Read On Leopard Rock: A Life of Adventures Page 8


  New recruits were brought in by Teba, the Employment Bureau of Africa, and Wenela, the Witwatersrand Native Labour Association. They would come from the deep bush, be signed up and brought in on trucks. Once in the mine compound, they were assessed by the trained mine captains who gauged their various abilities before allocating them to suitable teams. They were often under-nourished and weak when they arrived. Most would have to be trained before the captains would send them underground. As well as submitting to the steam rooms, they would be introduced to a healthy, rich diet, full of corn meal and meat, very different from the diets they were used to. Doctors would oversee them as they worked on treadmills and in group exercises until they reached a good level of fitness and were ready for the mine.

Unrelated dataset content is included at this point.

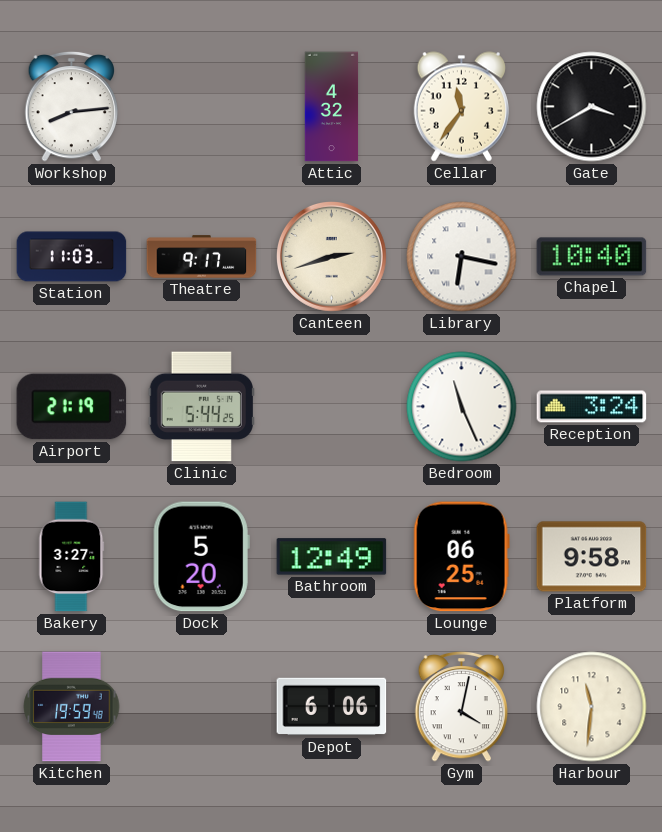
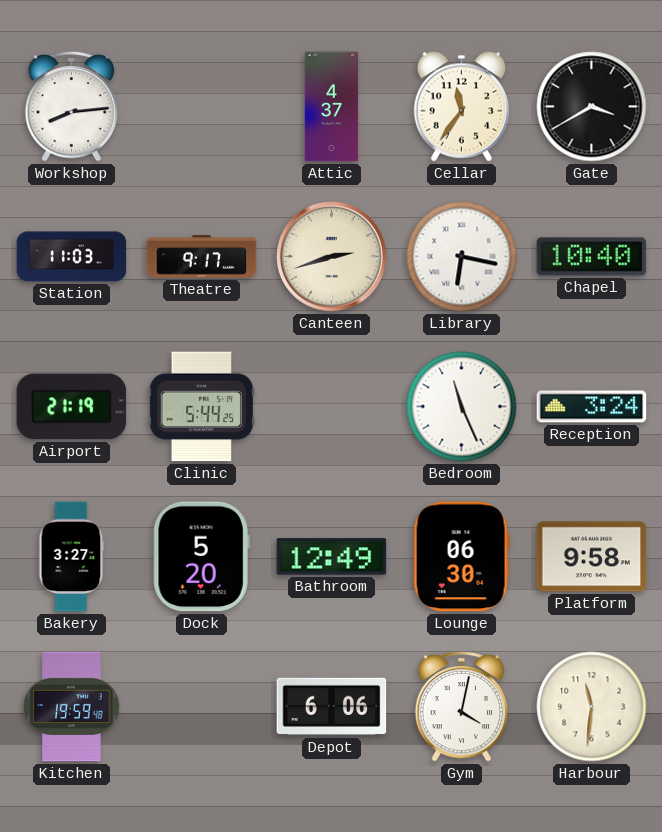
Attic: 4:32 -> 4:37
Lounge: 06:25 -> 06:30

  For the first time in their lives, they would be educated. Some of the mine captains saw this as a civilizing process, taking men who had lived their entire lives in the bush and helping them face up to the demands of the modern world. They learned how to use tools and mine machinery, and also new languages. Fanakalo was a fascinating lingua franca that I heard echoing throughout the mine, a pidgin language I already knew from my days on my father’s ranch, where he used it to communicate to his laborers. These days it is fashionable to decry Fanakalo as racist and colonial, but it is still being used on the South African mines because the people who use it trust it with their lives. The men came from all over sub-Saharan Africa—from what is today Malawi, Mozambique, Zambia, Namibia and Lesotho, to say nothing of the Eastern Cape and the rest of the South African hinterland—but, by the end of the induction phase, they were able to communicate and work together using a common language in a close, highly specialized, dangerous environment.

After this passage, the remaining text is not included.